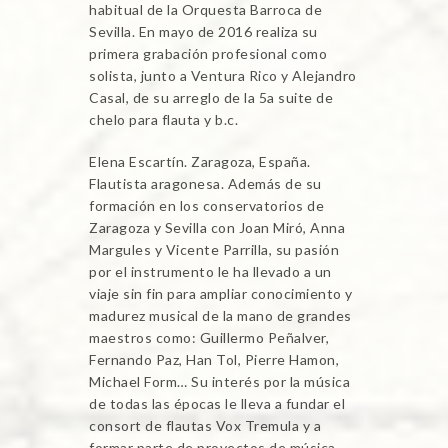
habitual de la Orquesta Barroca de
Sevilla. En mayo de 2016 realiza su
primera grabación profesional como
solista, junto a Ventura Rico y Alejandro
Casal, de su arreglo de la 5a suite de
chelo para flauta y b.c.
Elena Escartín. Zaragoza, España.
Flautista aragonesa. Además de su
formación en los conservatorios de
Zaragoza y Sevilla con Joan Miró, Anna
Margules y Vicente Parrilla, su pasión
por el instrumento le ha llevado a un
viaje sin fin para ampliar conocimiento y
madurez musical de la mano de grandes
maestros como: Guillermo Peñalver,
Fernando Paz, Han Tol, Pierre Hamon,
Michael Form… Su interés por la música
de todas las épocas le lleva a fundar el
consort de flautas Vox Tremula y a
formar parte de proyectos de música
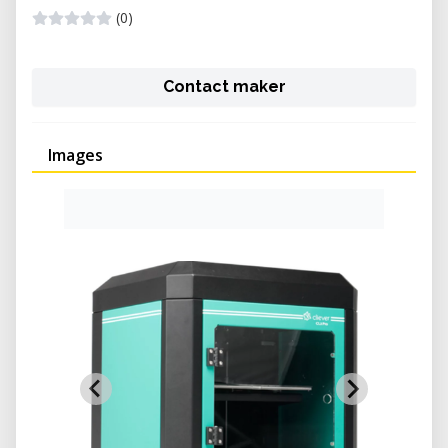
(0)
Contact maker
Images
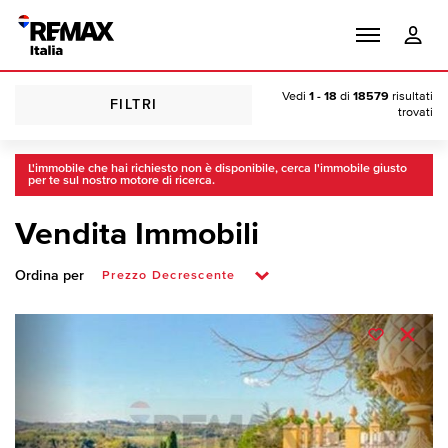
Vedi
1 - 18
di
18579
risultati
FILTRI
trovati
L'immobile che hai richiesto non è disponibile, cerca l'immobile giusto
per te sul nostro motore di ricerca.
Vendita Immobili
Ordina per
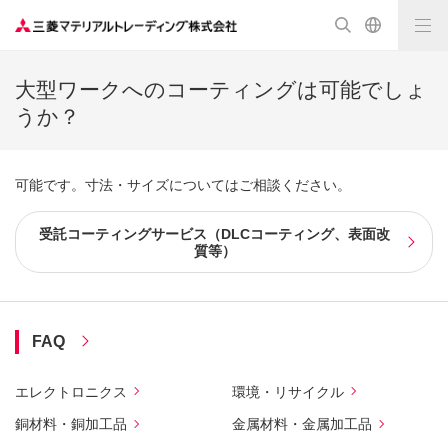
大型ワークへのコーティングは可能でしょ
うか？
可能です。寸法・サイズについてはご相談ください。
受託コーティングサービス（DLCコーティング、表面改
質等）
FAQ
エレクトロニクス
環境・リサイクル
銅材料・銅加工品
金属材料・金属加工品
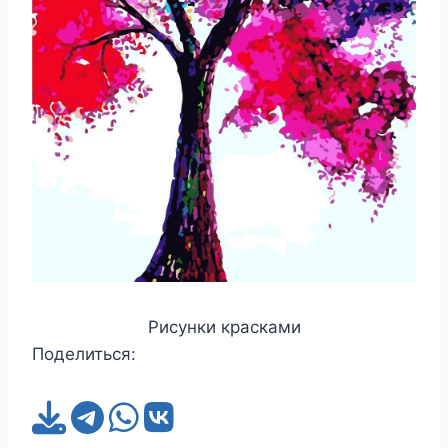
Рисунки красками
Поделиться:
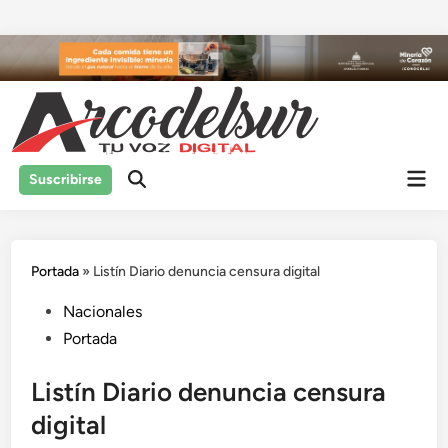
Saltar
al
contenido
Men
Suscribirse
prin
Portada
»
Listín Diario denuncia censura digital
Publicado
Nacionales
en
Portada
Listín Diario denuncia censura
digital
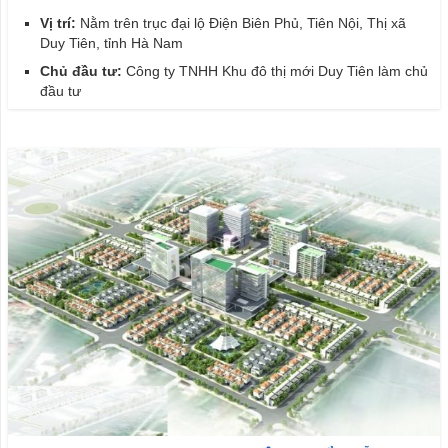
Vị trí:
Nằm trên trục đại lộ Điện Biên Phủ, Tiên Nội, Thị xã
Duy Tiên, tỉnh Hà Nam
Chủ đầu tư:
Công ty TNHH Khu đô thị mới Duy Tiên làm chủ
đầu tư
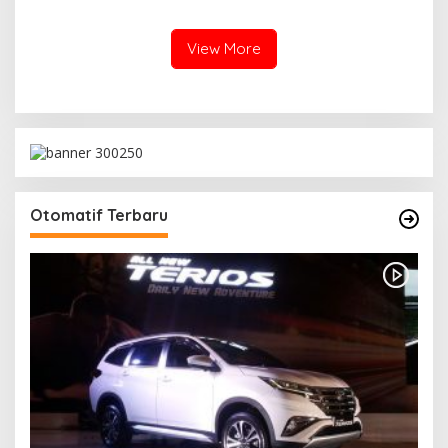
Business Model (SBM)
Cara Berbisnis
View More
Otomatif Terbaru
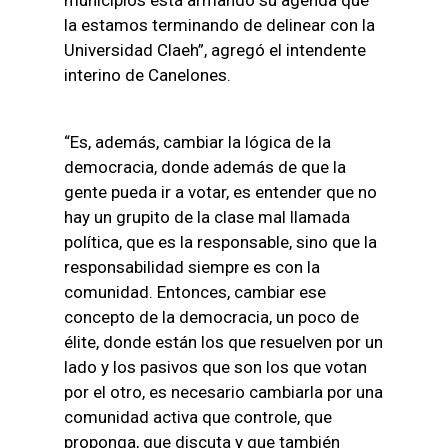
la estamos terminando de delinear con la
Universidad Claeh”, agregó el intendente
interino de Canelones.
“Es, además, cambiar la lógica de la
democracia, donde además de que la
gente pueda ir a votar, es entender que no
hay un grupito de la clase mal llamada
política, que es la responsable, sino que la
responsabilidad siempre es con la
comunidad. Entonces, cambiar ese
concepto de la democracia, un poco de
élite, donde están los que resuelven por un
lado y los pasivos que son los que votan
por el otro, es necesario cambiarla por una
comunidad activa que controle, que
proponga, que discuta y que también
========================
## WHAT THE TASK ASKS
Without the pictures, write out the whole listing exactly as it appears.

## SOLUTION TO THE PROBLEM
habitual de la Orquesta Barroca de
Sevilla. En mayo de 2016 realiza su
primera grabación profesional como
solista, junto a Ventura Rico y Alejandro
Casal, de su arreglo de la 5a suite de
chelo para flauta y b.c.
Elena Escartín. Zaragoza, España.
Flautista aragonesa. Además de su
formación en los conservatorios de
Zaragoza y Sevilla con Joan Miró, Anna
Margules y Vicente Parrilla, su pasión
por el instrumento le ha llevado a un
viaje sin fin para ampliar conocimiento y
madurez musical de la mano de grandes
maestros como: Guillermo Peñalver,
Fernando Paz, Han Tol, Pierre Hamon,
Michael Form… Su interés por la música
de todas las épocas le lleva a fundar el
consort de flautas Vox Tremula y a
formar parte de proyectos de música
(0)
Contact maker
Images
Vedi
1 - 18
di
18579
risultati
FILTRI
trovati
L'immobile che hai richiesto non è disponibile, cerca l'immobile giusto
per te sul nostro motore di ricerca.
Vendita Immobili
Ordina per
大型ワークへのコーティングは可能でしょ
うか？
可能です。寸法・サイズについてはご相談ください。
受託コーティングサービス（DLCコーティング、表面改
質等）
FAQ
エレクトロニクス
環境・リサイクル
銅材料・銅加工品
金属材料・金属加工品
Рисунки красками
Поделиться:
Saltar
al
contenido
Men
Suscribirse
prin
Portada
»
Listín Diario denuncia censura digital
Publicado
Nacionales
en
Portada
Listín Diario denuncia censura
digital
Vị trí:
Nằm trên trục đại lộ Điện Biên Phủ, Tiên Nội, Thị xã
Duy Tiên, tỉnh Hà Nam
Chủ đầu tư:
Công ty TNHH Khu đô thị mới Duy Tiên làm chủ
đầu tư
Business Model (SBM)
Cara Berbisnis
View More
Otomatif Terbaru
la estamos terminando de delinear con la
Universidad Claeh”, agregó el intendente
interino de Canelones.
“Es, además, cambiar la lógica de la
democracia, donde además de que la
gente pueda ir a votar, es entender que no
hay un grupito de la clase mal llamada
política, que es la responsable, sino que la
responsabilidad siempre es con la
comunidad. Entonces, cambiar ese
concepto de la democracia, un poco de
élite, donde están los que resuelven por un
lado y los pasivos que son los que votan
por el otro, es necesario cambiarla por una
comunidad activa que controle, que
proponga, que discuta y que también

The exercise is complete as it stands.